WHAT IS EXPECTED:
Using the records that follow, tally the lines containing the word "รอบเอวย" and state only the count.

GIVEN RECORDS:
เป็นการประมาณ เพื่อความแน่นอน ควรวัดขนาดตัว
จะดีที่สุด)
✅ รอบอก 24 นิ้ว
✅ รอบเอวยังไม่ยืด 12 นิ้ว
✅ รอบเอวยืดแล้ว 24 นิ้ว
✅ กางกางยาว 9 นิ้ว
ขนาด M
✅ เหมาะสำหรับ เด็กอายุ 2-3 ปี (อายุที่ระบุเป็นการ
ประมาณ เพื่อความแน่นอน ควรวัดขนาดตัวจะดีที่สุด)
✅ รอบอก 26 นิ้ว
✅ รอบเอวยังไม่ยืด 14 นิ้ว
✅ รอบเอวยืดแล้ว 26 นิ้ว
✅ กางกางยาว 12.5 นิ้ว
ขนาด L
---
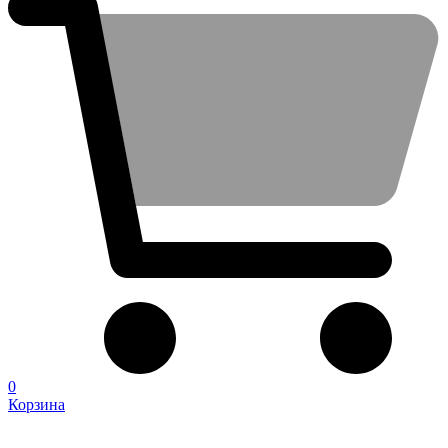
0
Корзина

REPLY TO THE EXERCISE:
4